Some months of emotional family matters (not deaths thank goodness) and an acute awareness of the fragility of life…

Looking back over previous August blog posts the reader will note no blackberries this year!

I’ve been far too busy, although a couple of weeks ago I picked a dozen and pressed them on my tongue; that evocative taste sent me on a time traveller’s journey!

The garden apples await their partner so I’d better get on and allocate some weekend time to gather summer’s bounty.  To say good bye to August and not experience blackberry and apple is surely sinful?

Part 2.

* Saladin’s brother: I don’t recall much about the bro but do have memory of learning the name Saladin in the “Ladybird Years”, that is when my primary school reading selection was drawn from that famous book series.  I’m certain it was the one about the Richard the Lionheart and the Crusades; from memory, Richard was taken ill and Saladin nursed him and gave him “sherbet” to drink.

That “sherbet” was, in fact, the sugar which the returning Crusaders brought back with them as a precious “spice”.  That first sugar was also considered a medicinal materia medica for many generations….sweetness hid the bitterness of poison and poisonous plants which sometimes possessed therapeutic claims, and often scientific medicine before it was formerly identified as such.

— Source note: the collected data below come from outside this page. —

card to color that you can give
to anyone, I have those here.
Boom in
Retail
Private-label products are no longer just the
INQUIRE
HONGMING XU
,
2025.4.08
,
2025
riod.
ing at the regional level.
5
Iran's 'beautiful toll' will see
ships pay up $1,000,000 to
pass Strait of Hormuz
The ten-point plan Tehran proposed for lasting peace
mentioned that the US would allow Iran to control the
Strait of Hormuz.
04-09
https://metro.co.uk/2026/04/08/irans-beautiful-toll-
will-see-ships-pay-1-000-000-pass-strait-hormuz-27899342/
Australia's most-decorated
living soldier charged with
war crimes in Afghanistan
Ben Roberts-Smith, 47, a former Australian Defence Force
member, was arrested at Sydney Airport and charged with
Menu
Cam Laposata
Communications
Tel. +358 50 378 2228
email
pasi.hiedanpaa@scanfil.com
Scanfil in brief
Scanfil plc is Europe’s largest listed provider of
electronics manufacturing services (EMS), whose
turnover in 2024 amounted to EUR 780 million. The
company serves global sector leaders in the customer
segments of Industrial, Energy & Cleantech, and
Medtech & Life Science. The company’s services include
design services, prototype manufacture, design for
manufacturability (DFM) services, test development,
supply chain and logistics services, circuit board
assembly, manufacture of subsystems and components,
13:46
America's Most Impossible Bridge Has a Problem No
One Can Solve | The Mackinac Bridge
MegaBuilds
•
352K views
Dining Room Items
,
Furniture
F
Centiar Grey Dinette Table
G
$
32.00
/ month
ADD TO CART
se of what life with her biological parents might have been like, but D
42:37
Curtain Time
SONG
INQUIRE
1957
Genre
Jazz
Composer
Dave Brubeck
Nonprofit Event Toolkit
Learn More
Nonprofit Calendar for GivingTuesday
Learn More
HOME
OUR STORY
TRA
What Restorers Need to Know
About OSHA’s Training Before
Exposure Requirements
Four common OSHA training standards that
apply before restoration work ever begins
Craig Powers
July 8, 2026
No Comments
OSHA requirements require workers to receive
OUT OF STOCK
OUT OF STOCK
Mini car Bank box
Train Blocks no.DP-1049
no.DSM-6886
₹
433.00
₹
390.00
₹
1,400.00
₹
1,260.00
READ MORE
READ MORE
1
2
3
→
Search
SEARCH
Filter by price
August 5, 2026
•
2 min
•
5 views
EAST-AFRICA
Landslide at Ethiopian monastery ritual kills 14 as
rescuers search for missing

In the period of Saladin Arab medicine was far superior to anything Europe could offer.  My Ladybird book was clear in that Richard was cured by Saladin’s doctors.  That surely is sufficient proof that the book was worth reading?

As I type I’m reminded of another link to that same school; we listened to John Bunyan’s “Pilgrim’s Progress” via the BBC School’s Radio broadcast.  Memory is telling me that we did our sewing at the same time.  Knowing what I do about education and classroom management, that seems quite enlightened for a C of E primary in 1970.  As religious input, it never affected me the way my enforced Roman Catholicism did which had been compulsory from age 8 in the army schools system.  I recall that the voice delivering the story was gentle despite the horrors of “The Slough of Despond”!

My encounter with Henry Moore was much later when I discovered that the design studio where my father had worked at the age of 18 had also offered work to this famous artist, as well Jean Cocteau and Matisse, although I’m not sure if the two Frenchmen ever actually entered that Bond Street establishment!

As for Diana, Princess of Wales….they say everyone knows where they were when they heard the news of her death.  Yes, I can picture our home above the laundrette and recall the shock of the news and its tragic waste; I recall my sadness for her two young sons.  The public expression of grief at the time was a turning point for many, although some of us believe there should be the same sense of outrage for the suffering of the living.

Hopefully, experiencing the death of a loved one teaches us to value life and all it might offer, from the simplest pleasures to great moments of achievement and even meetings with great people.  Value the moment when the rose blooms and sends its scent, when  blackberries ripen and stain, when that piece of work is completed, or when standing in the crushing crowd enjoying an exhilarating gig…or listening to a brilliant speaker.  The moment is precious; it is life itself.